This is my first post about content-addressability in Nix — a long-awaited feature that is hopefully coming soon! In this post I will show you how this feature will improve the Nix infrastructure. I’ll come back in another post to explain the technical challenges of adding content-addressability to Nix.

Nix has a wonderful model for handling packages. Because each derivation is stored under (aka addressed by) a unique name, multiple versions of the same library can coexist on the same system without issues: each version of the library has a distinct name, as far as Nix is concerned.

What’s more, if openssl is upgraded in Nixpkgs, Nix knows that all the packages that depend on openssl (i.e., almost everything) must be rebuilt, if only so that they point at the name of the new openssl version. This way, a Nix installation will never feature a package built for one version of openssl, but dynamically linked against another: as a user, it means that you will never have an undefined symbol error. Hurray!

The input-addressed store

How does Nix achieve this feat? The idea is that the name of a package is derived from all of its inputs (that is, the complete list of dependencies, as well as the package description). So if you change the git tag from which openssl is fetched, the name changes, if the name of openssl changes, then the name of any package which has openssl in its dependencies changes.

However this can be very pessimistic: even changes that aren’t semantically meaningful can imply mass rebuilding and downloading. As a slightly extreme example, this merge-request on Nixpkgs makes a tiny change to the way openssl is built. It doesn’t actually change openssl, yet requires rebuilding an insane amount of packages. Because, as far as Nix is concerned, all these packages have different names, hence are different packages. In reality, though, they weren’t.
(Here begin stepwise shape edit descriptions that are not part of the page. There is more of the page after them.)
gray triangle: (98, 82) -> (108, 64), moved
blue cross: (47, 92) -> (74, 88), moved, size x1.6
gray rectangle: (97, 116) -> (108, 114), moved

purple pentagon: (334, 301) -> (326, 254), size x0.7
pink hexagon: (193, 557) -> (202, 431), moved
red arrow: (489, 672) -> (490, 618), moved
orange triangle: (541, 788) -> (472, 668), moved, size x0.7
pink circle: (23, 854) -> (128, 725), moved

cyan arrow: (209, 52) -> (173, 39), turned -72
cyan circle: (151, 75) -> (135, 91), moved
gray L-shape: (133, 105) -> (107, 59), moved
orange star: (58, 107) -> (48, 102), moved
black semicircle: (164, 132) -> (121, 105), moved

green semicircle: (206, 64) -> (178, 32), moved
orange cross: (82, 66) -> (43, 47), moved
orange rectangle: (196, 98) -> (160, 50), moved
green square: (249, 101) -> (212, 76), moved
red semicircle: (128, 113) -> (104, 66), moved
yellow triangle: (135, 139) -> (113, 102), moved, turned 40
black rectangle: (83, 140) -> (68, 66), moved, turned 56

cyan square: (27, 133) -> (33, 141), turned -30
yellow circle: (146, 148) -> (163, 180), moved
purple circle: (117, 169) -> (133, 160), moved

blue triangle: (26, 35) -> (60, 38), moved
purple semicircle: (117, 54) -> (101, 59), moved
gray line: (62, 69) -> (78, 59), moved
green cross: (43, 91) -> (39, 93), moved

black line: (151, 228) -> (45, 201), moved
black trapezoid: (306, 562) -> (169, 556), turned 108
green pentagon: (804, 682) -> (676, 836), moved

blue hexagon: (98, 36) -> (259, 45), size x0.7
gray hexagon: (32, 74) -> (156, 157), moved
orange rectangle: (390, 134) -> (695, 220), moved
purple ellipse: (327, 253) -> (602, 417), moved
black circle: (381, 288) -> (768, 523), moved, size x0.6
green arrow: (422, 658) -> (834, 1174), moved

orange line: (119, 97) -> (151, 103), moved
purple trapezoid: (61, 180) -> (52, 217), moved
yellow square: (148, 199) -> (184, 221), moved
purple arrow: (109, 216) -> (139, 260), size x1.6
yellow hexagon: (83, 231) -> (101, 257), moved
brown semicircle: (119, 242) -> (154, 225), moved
Nevertheless, the cost of the rebuild has to be born by the Nix infrastructure: Hydra builds all packages to populate the cache, and all the newly built packages must be stored. It costs both time, and money (in cpu power, and storage space).

Unnecessary rebuilds?

Most distributions, by default, don’t rebuild packages when their dependencies change, and have a (more-or-less automated) process to detect changes that require rebuilding reverse dependencies. For example, Debian tries to detect ABI changes automatically and Fedora has a more manual process. But Nix doesn’t.

The issue is that the notion of a “breaking change” is a very fuzzy one. Should we follow Debian and consider that only ABI changes are breaking? This criterion only applies for shared libraries, and as the Debian policy acknowledges, only for “well-behaved” programs. So if we follow this criterion, there’s still need for manual curation, which is precisely what Nix tries to avoid.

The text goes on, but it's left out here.